Gather the lines from the material that contain "dialog".

--- START ---

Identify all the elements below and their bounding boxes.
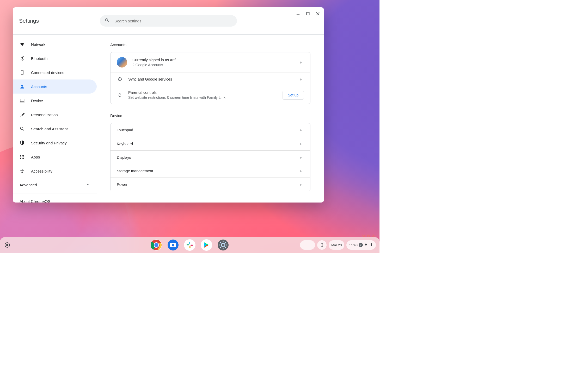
shelf-pinned-apps [151, 239, 229, 251]
person-icon [20, 84, 25, 89]
notification-badge: 2 [359, 243, 363, 247]
chevron-right-icon [300, 128, 304, 132]
sidebar-item-personalization[interactable]: Personalization [13, 108, 97, 122]
sidebar-item-label: Accessibility [31, 169, 52, 173]
account-avatar [117, 57, 127, 68]
chevron-right-icon [300, 142, 304, 146]
row-parental-controls: Parental controls Set website restrictio… [111, 86, 310, 104]
svg-point-12 [22, 158, 22, 159]
device-card: Touchpad Keyboard Displays Storage manag… [110, 123, 310, 191]
sidebar-item-search-assistant[interactable]: Search and Assistant [13, 122, 97, 136]
sidebar-item-label: Search and Assistant [31, 127, 68, 131]
laptop-icon [20, 98, 25, 103]
svg-rect-24 [187, 244, 189, 245]
sidebar-item-accounts[interactable]: Accounts [13, 79, 97, 94]
svg-point-8 [20, 156, 21, 157]
sidebar-item-device[interactable]: Device [13, 94, 97, 108]
sidebar-item-label: Network [31, 42, 45, 47]
slack-app-icon[interactable] [184, 239, 195, 251]
sidebar-item-label: Apps [31, 155, 40, 159]
row-primary-text: Keyboard [117, 142, 295, 146]
svg-rect-1 [21, 70, 23, 75]
row-storage-management[interactable]: Storage management [111, 164, 310, 177]
svg-rect-31 [371, 243, 371, 243]
search-icon [105, 18, 110, 24]
chevron-down-icon [86, 182, 90, 187]
section-title-device: Device [110, 113, 310, 118]
section-title-accounts: Accounts [110, 42, 310, 47]
family-link-icon [117, 92, 123, 98]
calendar-tray-button[interactable]: Mar 23 [329, 240, 344, 250]
window-controls [294, 10, 321, 17]
svg-rect-30 [371, 243, 372, 246]
svg-point-22 [172, 244, 174, 247]
search-icon [20, 126, 25, 131]
sidebar-item-label: Connected devices [31, 70, 64, 75]
svg-rect-3 [20, 99, 24, 102]
shelf-date: Mar 23 [331, 243, 342, 247]
svg-rect-23 [189, 242, 190, 244]
files-app-icon[interactable] [167, 239, 179, 251]
play-store-app-icon[interactable] [201, 239, 212, 251]
sidebar-item-security[interactable]: Security and Privacy [13, 136, 97, 150]
row-power[interactable]: Power [111, 177, 310, 191]
battery-status-icon [369, 242, 373, 248]
sidebar-item-label: Personalization [31, 113, 58, 117]
chevron-right-icon [300, 60, 304, 64]
search-field[interactable] [100, 15, 237, 27]
sidebar-item-apps[interactable]: Apps [13, 150, 97, 164]
close-button[interactable] [314, 10, 321, 17]
chevron-right-icon [300, 155, 304, 160]
sidebar-item-label: Bluetooth [31, 56, 47, 61]
shelf: Mar 23 11:48 2 [0, 237, 379, 253]
row-current-account[interactable]: Currently signed in as Arif 2 Google Acc… [111, 52, 310, 72]
settings-app-icon[interactable] [217, 239, 229, 251]
svg-rect-26 [191, 245, 193, 246]
sync-icon [117, 76, 123, 82]
row-secondary-text: Set website restrictions & screen time l… [128, 95, 277, 100]
sidebar-item-label: Device [31, 99, 43, 103]
wifi-status-icon [364, 242, 368, 248]
window-titlebar: Settings [13, 7, 324, 35]
svg-point-14 [22, 169, 22, 170]
svg-point-2 [21, 85, 23, 87]
sidebar-item-network[interactable]: Network [13, 37, 97, 51]
row-sync-services[interactable]: Sync and Google services [111, 72, 310, 86]
sidebar-item-accessibility[interactable]: Accessibility [13, 164, 97, 178]
parental-setup-button[interactable]: Set up [283, 91, 304, 100]
row-primary-text: Parental controls [128, 90, 277, 95]
row-touchpad[interactable]: Touchpad [111, 123, 310, 137]
row-primary-text: Sync and Google services [128, 77, 295, 81]
minimize-button[interactable] [294, 10, 302, 17]
row-secondary-text: 2 Google Accounts [132, 63, 295, 67]
chevron-right-icon [300, 182, 304, 187]
sidebar-item-connected-devices[interactable]: Connected devices [13, 65, 97, 79]
launcher-button[interactable] [5, 242, 10, 248]
row-keyboard[interactable]: Keyboard [111, 137, 310, 150]
row-primary-text: Currently signed in as Arif [132, 58, 295, 62]
settings-window: Settings Network [13, 7, 324, 203]
sidebar-about-chromeos[interactable]: About ChromeOS [13, 195, 97, 203]
search-input[interactable] [114, 19, 232, 23]
row-primary-text: Touchpad [117, 128, 295, 132]
bluetooth-icon [20, 56, 25, 61]
status-tray-button[interactable]: 11:48 2 [346, 240, 376, 250]
shelf-time: 11:48 [349, 243, 358, 247]
svg-point-11 [20, 158, 21, 159]
wifi-icon [20, 42, 25, 47]
shield-icon [20, 140, 25, 145]
chevron-right-icon [300, 77, 304, 81]
row-primary-text: Power [117, 182, 295, 187]
svg-point-10 [23, 156, 24, 157]
row-displays[interactable]: Displays [111, 150, 310, 164]
sidebar-advanced-toggle[interactable]: Advanced [13, 178, 97, 192]
phone-hub-button[interactable] [317, 240, 327, 250]
maximize-button[interactable] [304, 10, 311, 17]
sidebar: Network Bluetooth Connected devices Acco… [13, 35, 97, 203]
svg-point-6 [22, 155, 22, 156]
sidebar-item-bluetooth[interactable]: Bluetooth [13, 51, 97, 65]
advanced-label: Advanced [20, 183, 37, 187]
chrome-app-icon[interactable] [151, 239, 162, 251]
svg-point-4 [20, 127, 23, 130]
tote-tray-button[interactable] [300, 240, 315, 250]
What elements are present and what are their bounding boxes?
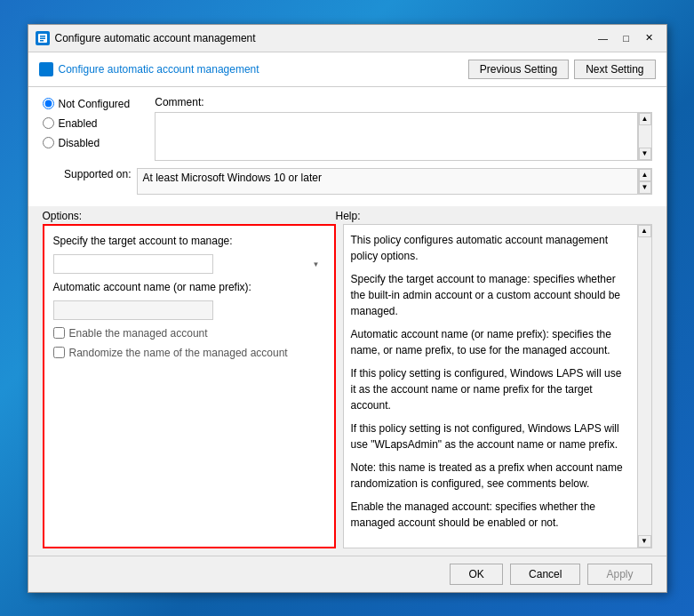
help-scroll-down[interactable]: ▼ — [638, 535, 651, 548]
enable-managed-label: Enable the managed account — [69, 327, 208, 340]
comment-section: Comment: ▲ ▼ — [155, 96, 651, 161]
radio-column: Not Configured Enabled Disabled — [43, 96, 131, 149]
target-account-dropdown-wrapper — [53, 254, 325, 274]
target-account-dropdown[interactable] — [53, 254, 213, 274]
radio-not-configured[interactable]: Not Configured — [43, 98, 131, 110]
help-scrollbar[interactable]: ▲ ▼ — [637, 225, 651, 548]
enable-managed-checkbox[interactable] — [53, 327, 65, 339]
help-p7: Enable the managed account: specifies wh… — [351, 499, 630, 531]
apply-button[interactable]: Apply — [587, 564, 651, 585]
radio-enabled[interactable]: Enabled — [43, 117, 131, 130]
help-scroll-up[interactable]: ▲ — [638, 225, 651, 237]
comment-scrollbar[interactable]: ▲ ▼ — [638, 112, 652, 161]
help-p3: Automatic account name (or name prefix):… — [351, 326, 630, 358]
header-buttons: Previous Setting Next Setting — [468, 60, 656, 79]
radio-not-configured-input[interactable] — [43, 98, 54, 109]
main-dialog: Configure automatic account management —… — [28, 24, 667, 593]
bottom-area: Options: Help: Specify the target accoun… — [28, 206, 666, 556]
supported-scrollbar[interactable]: ▲ ▼ — [638, 168, 652, 195]
svg-rect-1 — [40, 36, 45, 37]
help-p4: If this policy setting is configured, Wi… — [351, 365, 630, 413]
maximize-button[interactable]: □ — [617, 30, 636, 46]
supported-section: Supported on: At least Microsoft Windows… — [43, 168, 652, 195]
options-panel: Specify the target account to manage: Au… — [43, 224, 336, 548]
previous-setting-button[interactable]: Previous Setting — [468, 60, 569, 79]
radio-not-configured-label: Not Configured — [59, 98, 131, 110]
dialog-header: Configure automatic account management P… — [28, 52, 666, 87]
comment-label: Comment: — [155, 96, 651, 108]
randomize-checkbox-item[interactable]: Randomize the name of the managed accoun… — [53, 347, 325, 359]
header-icon — [39, 62, 53, 76]
close-button[interactable]: ✕ — [640, 30, 659, 46]
dialog-body: Not Configured Enabled Disabled Comment: — [28, 87, 666, 206]
help-p6: Note: this name is treated as a prefix w… — [351, 460, 630, 492]
dialog-footer: OK Cancel Apply — [28, 556, 666, 592]
supported-scroll-up[interactable]: ▲ — [639, 169, 651, 181]
radio-enabled-input[interactable] — [43, 117, 54, 129]
help-panel: This policy configures automatic account… — [343, 224, 652, 548]
window-controls: — □ ✕ — [594, 30, 659, 46]
options-section-label: Options: — [43, 210, 336, 224]
comment-textarea[interactable] — [155, 112, 637, 161]
minimize-button[interactable]: — — [594, 30, 613, 46]
enable-managed-checkbox-item[interactable]: Enable the managed account — [53, 327, 325, 340]
dialog-title: Configure automatic account management — [55, 32, 588, 44]
supported-scroll-down[interactable]: ▼ — [639, 181, 651, 194]
svg-rect-3 — [40, 40, 44, 42]
panels-row: Specify the target account to manage: Au… — [28, 224, 666, 556]
randomize-checkbox[interactable] — [53, 347, 65, 358]
radio-disabled-label: Disabled — [59, 137, 100, 149]
help-p5: If this policy setting is not configured… — [351, 420, 630, 452]
account-name-input[interactable] — [53, 300, 213, 320]
help-p2: Specify the target account to manage: sp… — [351, 271, 630, 319]
radio-disabled-input[interactable] — [43, 137, 54, 148]
header-left: Configure automatic account management — [39, 62, 259, 76]
randomize-label: Randomize the name of the managed accoun… — [69, 347, 288, 359]
title-bar: Configure automatic account management —… — [28, 25, 666, 52]
help-p1: This policy configures automatic account… — [351, 232, 630, 264]
dialog-icon — [36, 31, 50, 45]
ok-button[interactable]: OK — [450, 564, 503, 585]
help-section-label: Help: — [336, 210, 652, 224]
scroll-up-arrow[interactable]: ▲ — [639, 113, 651, 125]
radio-enabled-label: Enabled — [59, 117, 98, 130]
help-text: This policy configures automatic account… — [351, 232, 644, 531]
top-row: Not Configured Enabled Disabled Comment: — [43, 96, 652, 161]
scroll-down-arrow[interactable]: ▼ — [639, 148, 651, 160]
account-name-label: Automatic account name (or name prefix): — [53, 281, 325, 293]
radio-disabled[interactable]: Disabled — [43, 137, 131, 149]
supported-label: Supported on: — [43, 168, 132, 180]
supported-value: At least Microsoft Windows 10 or later — [137, 168, 638, 195]
target-account-label: Specify the target account to manage: — [53, 235, 325, 247]
header-title: Configure automatic account management — [59, 63, 259, 76]
next-setting-button[interactable]: Next Setting — [574, 60, 655, 79]
bottom-labels: Options: Help: — [28, 206, 666, 224]
svg-rect-2 — [40, 37, 45, 39]
cancel-button[interactable]: Cancel — [510, 564, 580, 585]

--- END ---

◆ **Expected answer**
main-dialog: Configure automatic account management —… — [28, 24, 667, 593]
dialog-header: Configure automatic account management P… — [28, 52, 666, 87]
dialog-body: Not Configured Enabled Disabled Comment: — [28, 87, 666, 206]
dialog-footer: OK Cancel Apply — [28, 556, 666, 592]
dialog-title: Configure automatic account management — [55, 32, 588, 44]
dialog-icon — [36, 31, 50, 45]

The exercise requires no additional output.